** Opening WORKING DATA block **

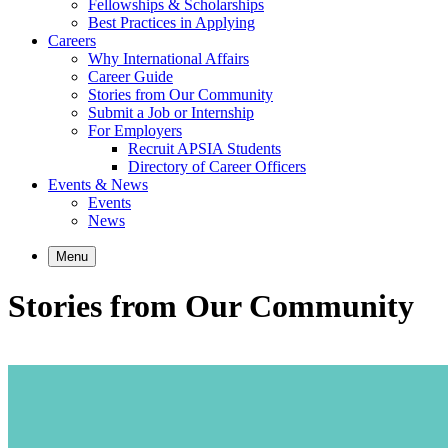
Fellowships & Scholarships
Best Practices in Applying
Careers
Why International Affairs
Career Guide
Stories from Our Community
Submit a Job or Internship
For Employers
Recruit APSIA Students
Directory of Career Officers
Events & News
Events
News
Menu
Stories from Our Community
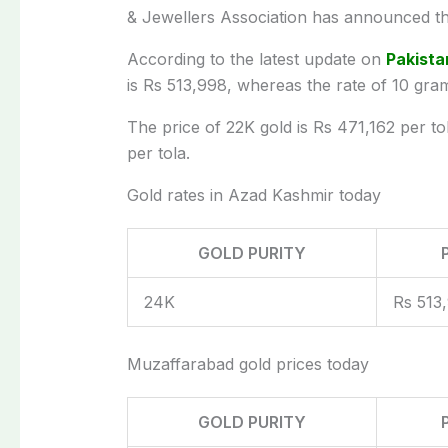
& Jewellers Association has announced th
According to the latest update on
Pakista
is Rs 513,998, whereas the rate of 10 gra
The price of 22K gold is Rs 471,162 per to
per tola.
Gold rates in Azad Kashmir today
GOLD PURITY
24K
Rs 513
Muzaffarabad gold prices today
GOLD PURITY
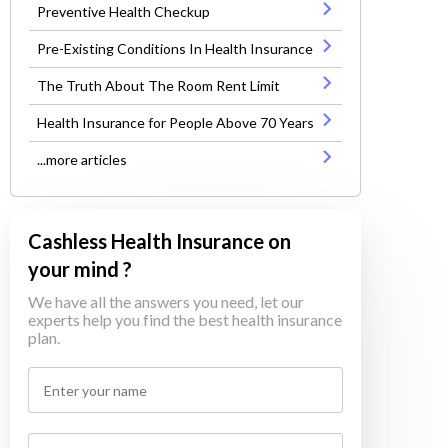
Preventive Health Checkup
Pre-Existing Conditions In Health Insurance
The Truth About The Room Rent Limit
Health Insurance for People Above 70 Years
...more articles
Cashless Health Insurance on
your mind ?
We have all the answers you need, let our
experts help you find the best health insurance
plan.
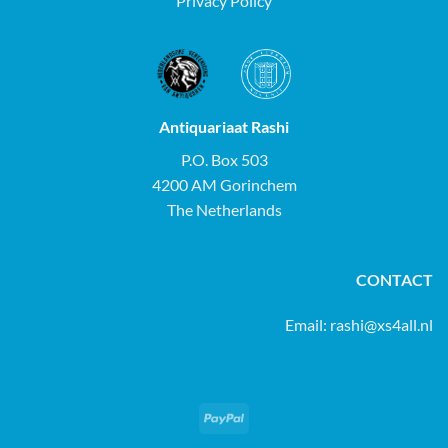
Privacy Policy
Antiquariaat Rashi
P.O. Box 503
4200 AM Gorinchem
The Netherlands
CONTACT
Email:
rashi@xs4all.nl
PayPal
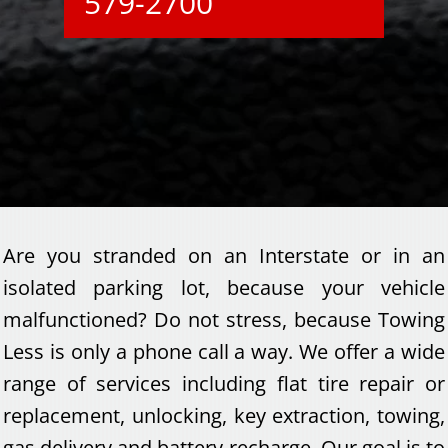
579-2700
Are you stranded on an Interstate or in an
isolated parking lot, because your vehicle
malfunctioned? Do not stress, because Towing
Less is only a phone call a way. We offer a wide
range of services including flat tire repair or
replacement, unlocking, key extraction, towing,
gas delivery and battery recharge. Our goal is to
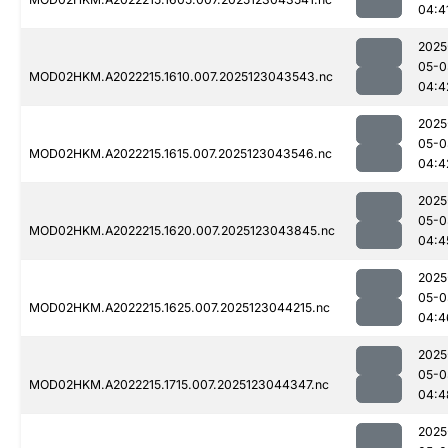
04:4
2025
05-0
MOD02HKM.A2022215.1610.007.2025123043543.nc
04:4
2025
05-0
MOD02HKM.A2022215.1615.007.2025123043546.nc
04:4
2025
05-0
MOD02HKM.A2022215.1620.007.2025123043845.nc
04:4
2025
05-0
MOD02HKM.A2022215.1625.007.2025123044215.nc
04:4
2025
05-0
MOD02HKM.A2022215.1715.007.2025123044347.nc
04:4
2025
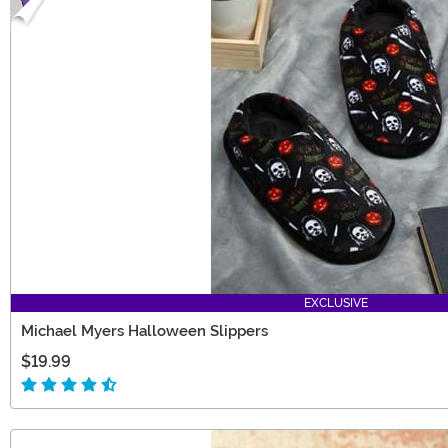
EXCLUSIVE
Michael Myers Halloween Slippers
$19.99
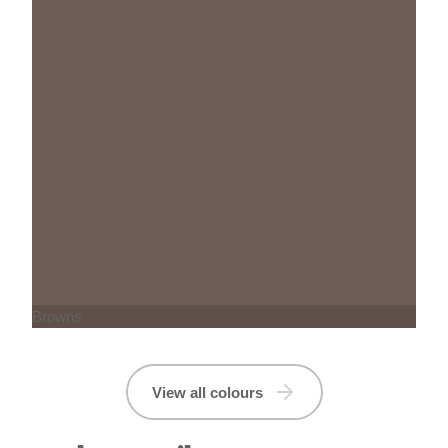
Browns
View all colours
Product Details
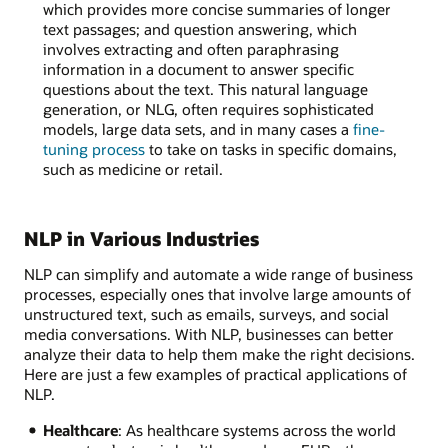
which provides more concise summaries of longer
text passages; and question answering, which
involves extracting and often paraphrasing
information in a document to answer specific
questions about the text. This natural language
generation, or NLG, often requires sophisticated
models, large data sets, and in many cases a
fine-
tuning process
to take on tasks in specific domains,
such as medicine or retail.
NLP in Various Industries
NLP can simplify and automate a wide range of business
processes, especially ones that involve large amounts of
unstructured text, such as emails, surveys, and social
media conversations. With NLP, businesses can better
analyze their data to help them make the right decisions.
Here are just a few examples of practical applications of
NLP.
Healthcare
: As healthcare systems across the world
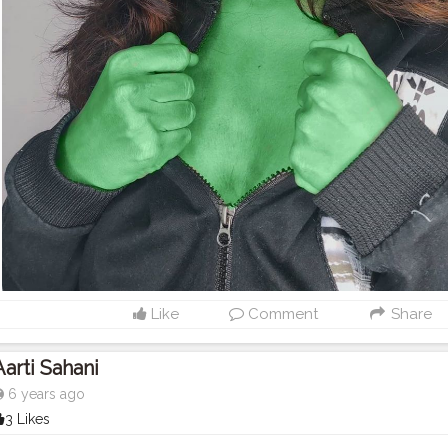
Like
Comment
Share
Aarti Sahani
6 years ago
3 Likes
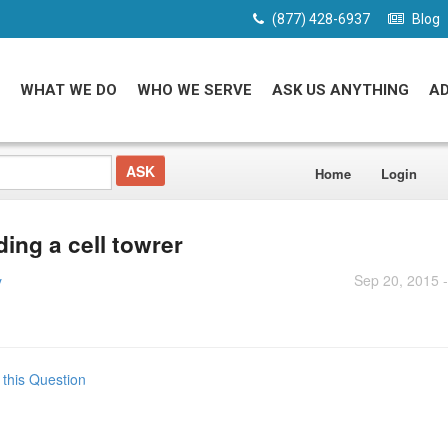
(877) 428-6937
Blog
WHAT WE DO
WHO WE SERVE
ASK US ANYTHING
A
Home
Login
ding a cell towrer
Sep 20, 2015 
y
 this Question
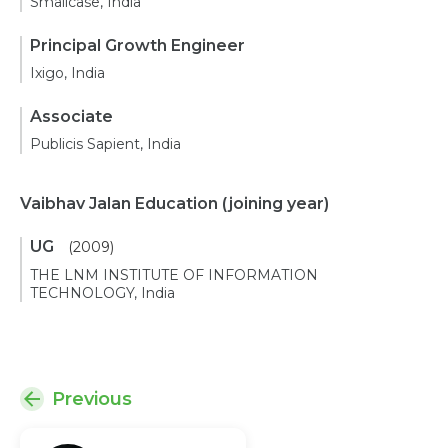
Smallcase, India
Principal Growth Engineer
Ixigo, India
Associate
Publicis Sapient, India
Vaibhav Jalan Education
(joining year)
UG
(2009)
THE LNM INSTITUTE OF INFORMATION
TECHNOLOGY, India
Previous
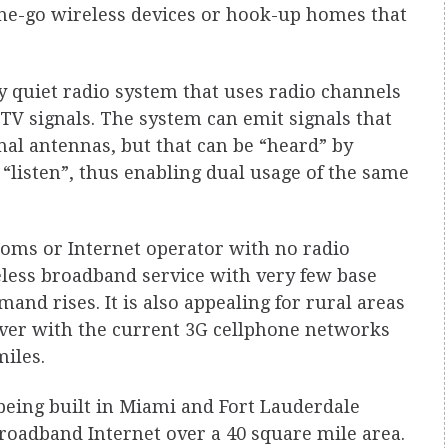
the-go wireless devices or hook-up homes that
ery quiet radio system that uses radio channels
 TV signals. The system can emit signals that
al antennas, but that can be “heard” by
“listen”, thus enabling dual usage of the same
coms or Internet operator with no radio
eless broadband service with very few base
and rises. It is also appealing for rural areas
over with the current 3G cellphone networks
iles.
being built in Miami and Fort Lauderdale
roadband Internet over a 40 square mile area.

** Closing WORKING DATA block **

YOUR ASSIGNMENT:
Pictures aside, repeat each entry in full and without change.

TASK RESPONSE:
Fellowships & Scholarships
Best Practices in Applying
Careers
Why International Affairs
Career Guide
Stories from Our Community
Submit a Job or Internship
For Employers
Recruit APSIA Students
Directory of Career Officers
Events & News
Events
News
Menu
Stories from Our Community
& Jewellers Association has announced th
According to the latest update on
Pakista
is Rs 513,998, whereas the rate of 10 gra
The price of 22K gold is Rs 471,162 per to
per tola.
Gold rates in Azad Kashmir today
GOLD PURITY
24K
Rs 513
Muzaffarabad gold prices today
GOLD PURITY
Preventive Health Checkup
Pre-Existing Conditions In Health Insurance
The Truth About The Room Rent Limit
Health Insurance for People Above 70 Years
...more articles
Cashless Health Insurance on
your mind ?
We have all the answers you need, let our
experts help you find the best health insurance
plan.
Privacy Policy
Antiquariaat Rashi
P.O. Box 503
4200 AM Gorinchem
The Netherlands
CONTACT
Email:
rashi@xs4all.nl
PayPal
579-2700
Are you stranded on an Interstate or in an
isolated parking lot, because your vehicle
malfunctioned? Do not stress, because Towing
Less is only a phone call a way. We offer a wide
range of services including flat tire repair or
replacement, unlocking, key extraction, towing,
gas delivery and battery recharge. Our goal is to
04:4
2025
05-0
MOD02HKM.A2022215.1610.007.2025123043543.nc
04:4
2025
05-0
MOD02HKM.A2022215.1615.007.2025123043546.nc
04:4
2025
05-0
MOD02HKM.A2022215.1620.007.2025123043845.nc
04:4
2025
05-0
MOD02HKM.A2022215.1625.007.2025123044215.nc
04:4
2025
05-0
MOD02HKM.A2022215.1715.007.2025123044347.nc
04:4
2025
EXCLUSIVE
Michael Myers Halloween Slippers
$19.99
Browns
View all colours
Product Details
which provides more concise summaries of longer
text passages; and question answering, which
involves extracting and often paraphrasing
information in a document to answer specific
questions about the text. This natural language
generation, or NLG, often requires sophisticated
models, large data sets, and in many cases a
fine-
tuning process
to take on tasks in specific domains,
such as medicine or retail.
NLP in Various Industries
NLP can simplify and automate a wide range of business
processes, especially ones that involve large amounts of
unstructured text, such as emails, surveys, and social
media conversations. With NLP, businesses can better
analyze their data to help them make the right decisions.
Here are just a few examples of practical applications of
NLP.
Healthcare
: As healthcare systems across the world
Like
Comment
Share
Aarti Sahani
6 years ago
3 Likes
(877) 428-6937
Blog
WHAT WE DO
WHO WE SERVE
ASK US ANYTHING
A
Home
Login
ding a cell towrer
Sep 20, 2015 
y
 this Question
Smallcase, India
Principal Growth Engineer
Ixigo, India
Associate
Publicis Sapient, India
Vaibhav Jalan Education
(joining year)
UG
(2009)
THE LNM INSTITUTE OF INFORMATION
TECHNOLOGY, India
Previous
the-go wireless devices or hook-up homes that
ery quiet radio system that uses radio channels
 TV signals. The system can emit signals that
al antennas, but that can be “heard” by
“listen”, thus enabling dual usage of the same
coms or Internet operator with no radio
eless broadband service with very few base
and rises. It is also appealing for rural areas
over with the current 3G cellphone networks
iles.
being built in Miami and Fort Lauderdale
roadband Internet over a 40 square mile area.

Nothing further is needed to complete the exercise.